There isn’t one, it doesn’t matter that the host dies eventually as long as they get to keep growing for now.
Eloquently phrased.
This is the answer. These people have no plan other than “make more money today”.
Live, laugh, love.
Live in the moment.
YOLO!
🤮
The billionaire space race reminds me of Devil facial tumour disease (NSFL).
It’s the only cancer (that I know of), that can reliably spread to a new host.
It’s probably something like the story within the story For the Benefit of Mankind by Liu Cixin.
They don’t think about endgame. The life they live is one without consequence; they have no intention to start thinking ahead, that’d make them uncomfortable.
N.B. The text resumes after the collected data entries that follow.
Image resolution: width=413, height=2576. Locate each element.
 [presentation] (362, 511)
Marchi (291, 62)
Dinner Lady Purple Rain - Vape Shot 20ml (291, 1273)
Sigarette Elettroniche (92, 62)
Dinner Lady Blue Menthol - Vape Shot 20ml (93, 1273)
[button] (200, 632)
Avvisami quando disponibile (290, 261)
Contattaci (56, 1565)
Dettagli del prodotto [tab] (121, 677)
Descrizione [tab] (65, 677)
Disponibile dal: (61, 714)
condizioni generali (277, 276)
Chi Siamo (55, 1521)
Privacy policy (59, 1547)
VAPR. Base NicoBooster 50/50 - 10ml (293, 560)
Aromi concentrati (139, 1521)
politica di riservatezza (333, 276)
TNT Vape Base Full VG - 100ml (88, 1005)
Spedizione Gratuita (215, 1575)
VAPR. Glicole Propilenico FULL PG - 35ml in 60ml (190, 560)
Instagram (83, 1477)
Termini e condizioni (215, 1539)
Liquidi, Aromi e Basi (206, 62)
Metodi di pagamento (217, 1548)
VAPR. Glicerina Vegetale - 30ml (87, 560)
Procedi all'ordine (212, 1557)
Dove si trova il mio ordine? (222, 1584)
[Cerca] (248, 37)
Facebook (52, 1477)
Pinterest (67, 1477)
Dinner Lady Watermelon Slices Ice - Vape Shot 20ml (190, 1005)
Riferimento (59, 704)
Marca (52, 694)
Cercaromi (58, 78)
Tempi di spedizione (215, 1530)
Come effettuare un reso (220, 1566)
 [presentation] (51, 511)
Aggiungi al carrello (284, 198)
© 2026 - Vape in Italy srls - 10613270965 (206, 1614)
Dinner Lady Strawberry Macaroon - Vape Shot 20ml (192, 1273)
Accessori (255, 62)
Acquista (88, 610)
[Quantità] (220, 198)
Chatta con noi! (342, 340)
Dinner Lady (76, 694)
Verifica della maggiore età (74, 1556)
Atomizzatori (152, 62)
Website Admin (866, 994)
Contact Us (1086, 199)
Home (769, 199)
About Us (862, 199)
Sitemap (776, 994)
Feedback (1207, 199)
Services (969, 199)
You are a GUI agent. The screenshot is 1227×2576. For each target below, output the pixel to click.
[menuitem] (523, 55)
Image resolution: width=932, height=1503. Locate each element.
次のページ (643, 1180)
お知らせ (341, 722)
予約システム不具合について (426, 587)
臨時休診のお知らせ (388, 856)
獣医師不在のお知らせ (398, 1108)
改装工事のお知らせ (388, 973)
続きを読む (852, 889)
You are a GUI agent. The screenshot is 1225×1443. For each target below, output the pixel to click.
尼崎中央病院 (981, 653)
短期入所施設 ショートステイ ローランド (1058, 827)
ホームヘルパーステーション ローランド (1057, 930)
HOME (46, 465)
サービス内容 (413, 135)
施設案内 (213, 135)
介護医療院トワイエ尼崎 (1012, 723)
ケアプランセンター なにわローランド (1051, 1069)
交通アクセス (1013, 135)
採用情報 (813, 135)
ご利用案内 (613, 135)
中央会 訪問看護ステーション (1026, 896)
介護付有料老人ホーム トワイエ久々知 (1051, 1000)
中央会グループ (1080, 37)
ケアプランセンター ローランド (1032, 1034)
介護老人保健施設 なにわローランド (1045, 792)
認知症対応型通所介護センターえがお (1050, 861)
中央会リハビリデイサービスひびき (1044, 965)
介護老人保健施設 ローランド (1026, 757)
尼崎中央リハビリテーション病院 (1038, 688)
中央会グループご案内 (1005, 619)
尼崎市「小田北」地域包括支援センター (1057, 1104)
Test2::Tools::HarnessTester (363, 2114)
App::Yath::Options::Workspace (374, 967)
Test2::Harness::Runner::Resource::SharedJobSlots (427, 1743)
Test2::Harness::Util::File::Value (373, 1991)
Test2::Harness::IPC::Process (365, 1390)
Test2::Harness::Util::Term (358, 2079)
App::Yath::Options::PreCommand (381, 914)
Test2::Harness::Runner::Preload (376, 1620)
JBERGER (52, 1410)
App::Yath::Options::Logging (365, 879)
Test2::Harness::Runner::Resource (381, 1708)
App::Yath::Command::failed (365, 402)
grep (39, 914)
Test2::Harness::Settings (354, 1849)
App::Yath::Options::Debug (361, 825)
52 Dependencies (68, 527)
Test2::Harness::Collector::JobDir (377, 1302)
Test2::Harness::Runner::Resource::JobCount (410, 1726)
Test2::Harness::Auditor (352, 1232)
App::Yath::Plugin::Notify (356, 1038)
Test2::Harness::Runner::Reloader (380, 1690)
Also, this endgame is already manifesting. Remember all those headlines about millennials killing “X” industry? Less wealth in the working class for luxuries that previous generations would have enjoyed at the same age. Before long it’ll be not enough wealth for certain luxuries outright.
It is a mental desease. If I hoard umfathomble amount of newspapers, I would be called a messi. If it is capital wealth, someone is a genius. They collect to fullfill an emptness in themself. It is a delusion. It is never enough and only the continiues ammassing can give them the feeling of success and control. Consumption as a Stimulus. It is not about the amount, it is about the growth. The way you took to the next number/amount. Distancing yourself further from the others. While getting confirmed by enjoying, what many can not affort. Wealth is the main storyline that is understood by every generation and culture around the world and is a globally accepted metric for desire and standing.
There is no Endgame. But a good perspective for them would be something like Elysium, while for us it is more like Gattaca - at best.
It is a mental disease
Yes. As a completely uneducated non-certified internet therapist I’d say that disease is fear. I really believe that those people that strive for more and more do so to try to fix a fear of not having enough. Or a fear of not being enough. Instead of actually trying to recognize the this fear and controlling it, they just do the one thing that can temporarily make them less fearful and that is make more, control more.
If they thought as effectively as the question in the title, they wouldn’t be doing what they’re doing.
The line will infinitely approach 0 but never get there. That is what credit is for. The rich will gladly let you borrow their vast wealth to buy the cars and the homes, and in exchange you will be their indentured servant for life. Win Win, economy go brrrrrrr…
What
In short:
If the rich loan you money with interest (banks being the intermediary) they can make money by taking a percentage of the value you produce while also keeping consumer goods flowing. Its already been happening for decades and is how the super rich are able to exist for decades to come.
They’ll happily lend you money to keep buying stuff. So you end up in perpetual debt. It loops back to feudalism and serfdom in a deliciously ironic twist.
So what’s the way out, you propose?
Implying their train of thought can go beyond “MOAR MONEH”
Also, they’d love to be slave owners, but since slavery was banned in most of the world, they have to skirt around with silly laws and whatnot, so wage-slavery works. Hell, it might even work better than actual slavery, since you can own all the stuff the wage-slave can buy and pay for!